Performance optimization comparison case
Scene | Time-consuming before optimization | Optimization means | Time-consuming after optimization |
---|---|---|---|
Analyzing behavior of millions of users | 12.8s | create(user_id,action_time) Overwrite index |
1.2s |
Billion-level log log aggregation | 3 minutes | Daily partition + parallel query | 8 seconds |
Through the above combination of strategies, it can be solved systematicallyGROUP BY
Performance bottleneck.

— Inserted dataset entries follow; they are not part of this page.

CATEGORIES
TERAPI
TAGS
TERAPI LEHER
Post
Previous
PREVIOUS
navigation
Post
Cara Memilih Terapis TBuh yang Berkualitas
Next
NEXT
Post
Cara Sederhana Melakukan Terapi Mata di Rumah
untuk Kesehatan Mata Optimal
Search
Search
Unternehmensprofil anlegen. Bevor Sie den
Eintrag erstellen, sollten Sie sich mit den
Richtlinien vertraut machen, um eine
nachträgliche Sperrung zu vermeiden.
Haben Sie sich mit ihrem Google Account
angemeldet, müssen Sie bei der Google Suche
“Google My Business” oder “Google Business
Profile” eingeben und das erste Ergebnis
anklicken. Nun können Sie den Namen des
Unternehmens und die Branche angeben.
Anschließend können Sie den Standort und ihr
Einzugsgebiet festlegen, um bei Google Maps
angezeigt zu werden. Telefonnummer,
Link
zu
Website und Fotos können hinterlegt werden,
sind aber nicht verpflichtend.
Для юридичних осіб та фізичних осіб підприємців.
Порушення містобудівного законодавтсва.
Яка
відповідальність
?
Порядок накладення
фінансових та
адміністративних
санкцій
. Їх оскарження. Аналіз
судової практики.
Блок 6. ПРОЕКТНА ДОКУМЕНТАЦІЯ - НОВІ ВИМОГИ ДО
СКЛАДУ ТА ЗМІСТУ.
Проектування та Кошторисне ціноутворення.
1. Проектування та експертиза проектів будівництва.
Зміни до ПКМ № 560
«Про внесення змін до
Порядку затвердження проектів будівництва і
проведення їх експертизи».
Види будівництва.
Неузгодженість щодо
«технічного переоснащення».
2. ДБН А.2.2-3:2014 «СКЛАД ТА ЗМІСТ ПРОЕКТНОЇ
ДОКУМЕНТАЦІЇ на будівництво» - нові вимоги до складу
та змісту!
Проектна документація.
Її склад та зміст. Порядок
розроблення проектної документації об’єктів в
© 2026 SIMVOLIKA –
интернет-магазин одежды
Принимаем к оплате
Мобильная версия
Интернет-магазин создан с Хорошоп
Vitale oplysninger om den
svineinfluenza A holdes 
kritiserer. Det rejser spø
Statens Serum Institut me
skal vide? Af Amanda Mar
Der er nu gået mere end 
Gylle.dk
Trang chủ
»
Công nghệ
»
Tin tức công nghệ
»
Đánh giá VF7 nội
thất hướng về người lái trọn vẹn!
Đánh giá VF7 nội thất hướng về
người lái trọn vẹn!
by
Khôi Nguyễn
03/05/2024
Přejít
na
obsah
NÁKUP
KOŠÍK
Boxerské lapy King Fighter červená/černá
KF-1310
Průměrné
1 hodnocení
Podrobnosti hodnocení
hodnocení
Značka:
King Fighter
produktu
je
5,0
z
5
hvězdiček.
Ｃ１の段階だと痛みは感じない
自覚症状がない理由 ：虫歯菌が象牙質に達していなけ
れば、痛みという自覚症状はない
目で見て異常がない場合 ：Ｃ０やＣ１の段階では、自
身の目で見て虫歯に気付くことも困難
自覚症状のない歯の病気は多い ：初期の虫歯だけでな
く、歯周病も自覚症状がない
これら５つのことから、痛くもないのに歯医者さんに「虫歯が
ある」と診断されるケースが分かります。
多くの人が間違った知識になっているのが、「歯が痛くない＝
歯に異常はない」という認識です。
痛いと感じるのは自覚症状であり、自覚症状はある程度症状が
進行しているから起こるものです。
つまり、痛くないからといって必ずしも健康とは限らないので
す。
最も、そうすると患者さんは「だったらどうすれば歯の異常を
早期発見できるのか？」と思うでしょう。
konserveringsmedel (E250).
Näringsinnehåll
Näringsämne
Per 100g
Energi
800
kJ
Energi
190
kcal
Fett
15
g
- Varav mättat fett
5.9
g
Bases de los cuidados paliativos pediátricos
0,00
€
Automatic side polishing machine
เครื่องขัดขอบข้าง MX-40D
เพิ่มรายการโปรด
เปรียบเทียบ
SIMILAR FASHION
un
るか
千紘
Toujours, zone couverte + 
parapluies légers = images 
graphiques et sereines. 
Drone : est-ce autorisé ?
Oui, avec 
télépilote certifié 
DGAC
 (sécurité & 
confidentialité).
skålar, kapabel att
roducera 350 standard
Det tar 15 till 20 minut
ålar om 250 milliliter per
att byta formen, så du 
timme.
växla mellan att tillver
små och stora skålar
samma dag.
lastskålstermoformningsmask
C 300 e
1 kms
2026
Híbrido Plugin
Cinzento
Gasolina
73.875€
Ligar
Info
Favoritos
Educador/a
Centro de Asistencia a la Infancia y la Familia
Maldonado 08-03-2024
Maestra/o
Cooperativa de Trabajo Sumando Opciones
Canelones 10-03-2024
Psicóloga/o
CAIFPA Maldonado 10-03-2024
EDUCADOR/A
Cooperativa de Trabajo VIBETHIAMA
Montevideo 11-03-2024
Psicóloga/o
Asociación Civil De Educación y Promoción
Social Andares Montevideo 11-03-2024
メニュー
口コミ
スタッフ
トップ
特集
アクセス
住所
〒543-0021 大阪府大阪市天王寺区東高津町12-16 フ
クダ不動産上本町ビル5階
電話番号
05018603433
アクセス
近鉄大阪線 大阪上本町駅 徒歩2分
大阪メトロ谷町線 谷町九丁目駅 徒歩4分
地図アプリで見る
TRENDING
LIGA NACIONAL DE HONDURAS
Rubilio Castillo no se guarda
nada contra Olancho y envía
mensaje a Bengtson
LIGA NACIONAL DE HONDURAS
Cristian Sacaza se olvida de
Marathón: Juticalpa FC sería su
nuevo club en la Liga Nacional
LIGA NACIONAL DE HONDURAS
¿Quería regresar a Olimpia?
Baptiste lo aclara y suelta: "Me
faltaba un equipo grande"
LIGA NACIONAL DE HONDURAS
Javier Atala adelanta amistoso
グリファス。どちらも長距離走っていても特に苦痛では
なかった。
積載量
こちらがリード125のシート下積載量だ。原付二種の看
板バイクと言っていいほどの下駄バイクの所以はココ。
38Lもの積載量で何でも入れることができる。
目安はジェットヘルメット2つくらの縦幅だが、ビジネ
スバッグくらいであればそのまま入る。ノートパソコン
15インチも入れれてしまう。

It is recommended to combine it in practical applicationsEXPLAIN
Analysis and A/B testing, and select the optimization solution that is most suitable for business scenarios.
7. Expand knowledge
-
NULL value processing:
GROUP BY
WillNULL
Deemed as independent grouping. -
Sort combined: Use after grouping
ORDER BY
Sort the results (such as descending order by average wage). -
Dynamic grouping:pass
CASE WHEN
Implement conditional grouping (such as statistics by salary range).
By flexibly combining these functions,GROUP BY
Can meet complex data analysis needs. In practical applications, index optimization and query logic design need to be combined to improve execution efficiency.
This is the end of this article about the advanced usage of group by in mysql. For more related content on the usage of mysql group by, please search for my previous articles or continue browsing the related articles below. I hope everyone will support me in the future!